◆ Task to carry out ◆
Please set down, exactly as written, the line containing "suitable loan for you." and every line after it through the end of the records.

◆ Data ◆
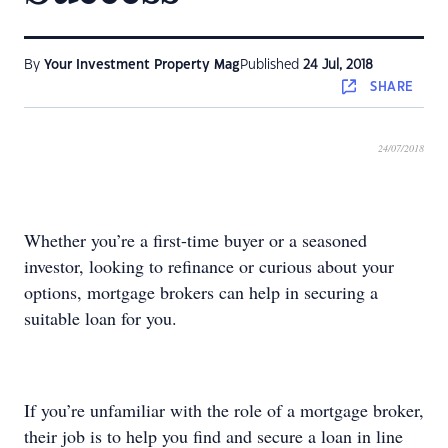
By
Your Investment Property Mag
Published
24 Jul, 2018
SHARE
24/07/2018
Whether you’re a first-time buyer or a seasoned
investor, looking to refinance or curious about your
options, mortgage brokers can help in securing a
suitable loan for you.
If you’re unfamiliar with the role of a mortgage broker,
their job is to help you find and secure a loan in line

◆ Worked solution ◆
suitable loan for you.
If you’re unfamiliar with the role of a mortgage broker,
their job is to help you find and secure a loan in line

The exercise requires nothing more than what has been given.